Será posible que en pleno siglo XXI los poblanos todavía se crean todos estos cuentos, aclarando que al referirme a los poblanos estoy hablando del voto switcher, aquél que no está casado con un partido y que en el mejor de los casos se encuentra ávido de propuestas y que en el peor escenario se va con el candidato que le regale más sombrillas, playeras, gorras, pulseras, tamales, pavimente sus calles o les compre sus votos a cien pesos el 4 de julio, y por el otro lado tenemos a las estructuras y al voto duro de los partidos tanto panista como priista, que incondicionalmente saldrán el día de las elecciones a emitir su voto por su partido, ya sea porque su líder así se los impuso, porque su abuelo ha votado toda su vida por el mismo partido, porque la chamba de uno de sus familiares depende de que gane su candidato por que si no lo hacen así los corren de la chamba, por intereses relacionados con la victoria de uno de los dos candidatos (porque gracias a las mega-coaliciones el día 4 de julio solo tendremos tres opciones a escoger) y un sin fin de razones que tal vez nunca nos imaginemos.
Creo que poco a poco estamos llegando al momento en el que ya no va a ser suficiente llenarnos de regalos para ganar nuestra simpatía, no creo que la gente se impresione como lo hacía antes, con explanadas llenas de “simpatizantes” que tienen la obligación de ir a vitorear a su candidato, a desgarrase las vestiduras, a echar porras innovadoras y hacer todo lo posible para que los vean y probablemente les den un hueso, por grande o pequeño que sea en estos tiempos de crisis quién se puede poner exigente.

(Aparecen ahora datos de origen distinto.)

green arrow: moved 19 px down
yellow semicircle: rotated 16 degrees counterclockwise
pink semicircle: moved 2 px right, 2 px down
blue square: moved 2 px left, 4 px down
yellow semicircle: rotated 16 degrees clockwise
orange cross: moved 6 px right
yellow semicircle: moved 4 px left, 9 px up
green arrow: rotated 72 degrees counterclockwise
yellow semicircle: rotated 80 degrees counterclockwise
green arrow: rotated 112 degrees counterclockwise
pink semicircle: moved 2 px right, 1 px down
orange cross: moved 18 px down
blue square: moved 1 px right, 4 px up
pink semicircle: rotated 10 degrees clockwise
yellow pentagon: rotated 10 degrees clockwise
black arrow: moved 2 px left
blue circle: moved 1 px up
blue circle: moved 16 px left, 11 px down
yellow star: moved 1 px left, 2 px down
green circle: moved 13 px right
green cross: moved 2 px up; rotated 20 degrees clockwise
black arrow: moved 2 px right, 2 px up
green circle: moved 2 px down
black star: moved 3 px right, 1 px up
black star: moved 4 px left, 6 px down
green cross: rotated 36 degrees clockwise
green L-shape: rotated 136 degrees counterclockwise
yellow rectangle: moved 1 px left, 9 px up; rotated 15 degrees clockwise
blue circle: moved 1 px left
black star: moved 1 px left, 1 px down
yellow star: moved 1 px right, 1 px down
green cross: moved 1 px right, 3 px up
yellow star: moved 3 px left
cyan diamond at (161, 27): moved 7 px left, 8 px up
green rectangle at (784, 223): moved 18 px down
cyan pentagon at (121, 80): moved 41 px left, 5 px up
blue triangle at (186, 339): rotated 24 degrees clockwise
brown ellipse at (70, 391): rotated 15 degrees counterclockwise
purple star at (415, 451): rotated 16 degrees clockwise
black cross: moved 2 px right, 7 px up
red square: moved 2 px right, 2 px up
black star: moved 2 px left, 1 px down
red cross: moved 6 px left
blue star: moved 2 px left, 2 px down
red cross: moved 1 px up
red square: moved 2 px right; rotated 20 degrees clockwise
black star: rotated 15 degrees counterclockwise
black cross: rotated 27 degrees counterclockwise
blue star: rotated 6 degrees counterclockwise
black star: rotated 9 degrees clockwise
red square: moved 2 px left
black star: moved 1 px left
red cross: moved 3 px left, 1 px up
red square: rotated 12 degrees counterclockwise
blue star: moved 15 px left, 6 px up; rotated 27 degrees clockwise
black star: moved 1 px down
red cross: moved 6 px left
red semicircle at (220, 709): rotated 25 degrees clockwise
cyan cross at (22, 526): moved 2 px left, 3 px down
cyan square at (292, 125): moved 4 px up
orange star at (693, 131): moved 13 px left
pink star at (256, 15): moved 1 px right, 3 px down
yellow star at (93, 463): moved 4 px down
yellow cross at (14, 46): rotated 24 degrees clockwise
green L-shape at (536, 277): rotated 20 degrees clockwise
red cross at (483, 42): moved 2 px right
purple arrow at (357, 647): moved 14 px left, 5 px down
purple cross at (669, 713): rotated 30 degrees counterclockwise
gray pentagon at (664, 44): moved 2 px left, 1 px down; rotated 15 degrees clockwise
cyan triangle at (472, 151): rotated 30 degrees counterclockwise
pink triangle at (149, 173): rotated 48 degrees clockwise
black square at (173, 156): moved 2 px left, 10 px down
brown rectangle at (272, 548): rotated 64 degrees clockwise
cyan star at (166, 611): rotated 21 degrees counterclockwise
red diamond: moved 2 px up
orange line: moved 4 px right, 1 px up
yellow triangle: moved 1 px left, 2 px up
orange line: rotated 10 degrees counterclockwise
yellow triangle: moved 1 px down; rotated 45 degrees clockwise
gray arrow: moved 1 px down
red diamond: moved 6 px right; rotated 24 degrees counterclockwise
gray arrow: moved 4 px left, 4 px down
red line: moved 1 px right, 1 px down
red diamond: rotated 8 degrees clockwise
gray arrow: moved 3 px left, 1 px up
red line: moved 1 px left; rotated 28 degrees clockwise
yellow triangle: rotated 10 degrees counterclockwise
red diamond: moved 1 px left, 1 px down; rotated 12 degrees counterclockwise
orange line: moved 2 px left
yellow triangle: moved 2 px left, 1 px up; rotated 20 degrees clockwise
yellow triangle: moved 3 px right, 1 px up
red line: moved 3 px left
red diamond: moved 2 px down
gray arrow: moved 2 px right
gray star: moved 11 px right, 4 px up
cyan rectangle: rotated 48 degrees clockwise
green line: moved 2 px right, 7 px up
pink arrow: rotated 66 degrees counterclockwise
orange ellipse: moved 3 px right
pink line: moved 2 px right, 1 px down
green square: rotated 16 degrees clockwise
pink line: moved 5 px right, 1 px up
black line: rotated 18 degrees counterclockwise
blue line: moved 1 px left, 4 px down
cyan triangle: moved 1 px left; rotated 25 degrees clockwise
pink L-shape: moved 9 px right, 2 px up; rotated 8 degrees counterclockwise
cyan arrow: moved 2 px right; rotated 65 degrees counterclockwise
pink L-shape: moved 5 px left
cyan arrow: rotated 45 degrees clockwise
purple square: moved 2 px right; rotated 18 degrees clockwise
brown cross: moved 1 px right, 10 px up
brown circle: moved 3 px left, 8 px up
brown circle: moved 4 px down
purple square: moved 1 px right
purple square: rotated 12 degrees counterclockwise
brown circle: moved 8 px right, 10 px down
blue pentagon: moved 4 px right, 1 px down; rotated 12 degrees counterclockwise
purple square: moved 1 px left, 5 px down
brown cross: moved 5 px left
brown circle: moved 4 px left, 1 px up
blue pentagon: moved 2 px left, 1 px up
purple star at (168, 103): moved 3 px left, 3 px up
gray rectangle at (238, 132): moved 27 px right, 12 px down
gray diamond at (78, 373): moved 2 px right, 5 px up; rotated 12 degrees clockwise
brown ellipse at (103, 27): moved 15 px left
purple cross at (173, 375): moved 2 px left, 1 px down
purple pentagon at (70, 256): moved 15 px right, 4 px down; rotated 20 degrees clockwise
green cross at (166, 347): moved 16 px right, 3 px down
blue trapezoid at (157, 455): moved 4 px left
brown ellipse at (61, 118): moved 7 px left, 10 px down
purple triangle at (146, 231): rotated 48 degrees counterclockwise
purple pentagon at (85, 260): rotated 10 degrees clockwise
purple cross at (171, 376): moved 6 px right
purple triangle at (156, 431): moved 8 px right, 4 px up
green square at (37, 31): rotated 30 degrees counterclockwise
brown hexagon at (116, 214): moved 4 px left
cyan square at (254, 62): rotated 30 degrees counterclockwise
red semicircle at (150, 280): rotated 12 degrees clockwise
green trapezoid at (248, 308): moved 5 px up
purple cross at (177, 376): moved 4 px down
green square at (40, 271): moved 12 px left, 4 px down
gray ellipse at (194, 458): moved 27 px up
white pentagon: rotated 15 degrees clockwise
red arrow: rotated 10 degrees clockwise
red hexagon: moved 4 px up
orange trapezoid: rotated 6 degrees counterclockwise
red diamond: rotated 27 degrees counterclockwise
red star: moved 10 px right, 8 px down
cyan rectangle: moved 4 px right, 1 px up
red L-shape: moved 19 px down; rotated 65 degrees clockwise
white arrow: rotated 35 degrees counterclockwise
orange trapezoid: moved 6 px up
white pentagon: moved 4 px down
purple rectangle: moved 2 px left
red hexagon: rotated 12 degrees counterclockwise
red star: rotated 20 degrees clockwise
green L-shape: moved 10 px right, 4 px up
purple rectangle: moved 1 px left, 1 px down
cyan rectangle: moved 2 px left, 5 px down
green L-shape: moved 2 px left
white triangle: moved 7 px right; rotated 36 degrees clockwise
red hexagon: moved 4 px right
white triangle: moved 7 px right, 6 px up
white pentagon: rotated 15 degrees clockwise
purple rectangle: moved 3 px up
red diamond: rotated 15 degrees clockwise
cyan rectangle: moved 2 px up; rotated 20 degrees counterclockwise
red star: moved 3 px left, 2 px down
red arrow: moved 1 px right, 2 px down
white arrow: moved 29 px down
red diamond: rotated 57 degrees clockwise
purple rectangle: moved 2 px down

Poco a poco, y gracias a nuestro ilustre presidente Miguel Alemán, se ha venido gestando una población de personas que reflexionan su voto, que buscan propuestas y que exigen resultados, lo llamados “ciudadanos”. Ellos son realmente la gente que tienen que convencer, pero ya no con esa política chicharronera de la época de la revolución, cada vez somos más exigentes y pensantes.
Tal vez sea muy pronto pero no dudo que en algunos años podamos tener una política al estilo de los países europeos donde los partidos realmente deben tener una ideología que puedan transmitir a sus votantes. Llenarlos de propuestas viables, acciones tangibles y resultados que realmente nos beneficien a todos.
Las próximas elecciones, como lo dije al principio, serán muy cerradas, no dudo que gracias a la judicialización de éstas, nuestro próximo gobernante sea resultado de una determinación del Tribunal Electoral. Los partidos tendrán una gran tarea el 4 de julio, deberán defender sus votos a capa y espada y procurar que se lleven unas elecciones lo más transparentemente posibles. Todo esto como resultado de un electorado que poco a poco está dejando atrás la forma de hacer política y gradualmente está pidiendo candidatos eficientes y efectivos que saquen a nuestro estado adelante. Veo un gran avance en la democracia de nuestro país, aunque creo que todavía nos falta mucho camino por recorrer, sin embargo gradualmente nos estamos transformando en un estado con gente que tiene que reclamar un gobierno a la altura de sus expectativas.
“Para gobernar hay que saber aprovecharse de los vicios de los hombres, no de sus virtudes.” Napoleón Bonaparte.
Lic. César A. Hernández Morales.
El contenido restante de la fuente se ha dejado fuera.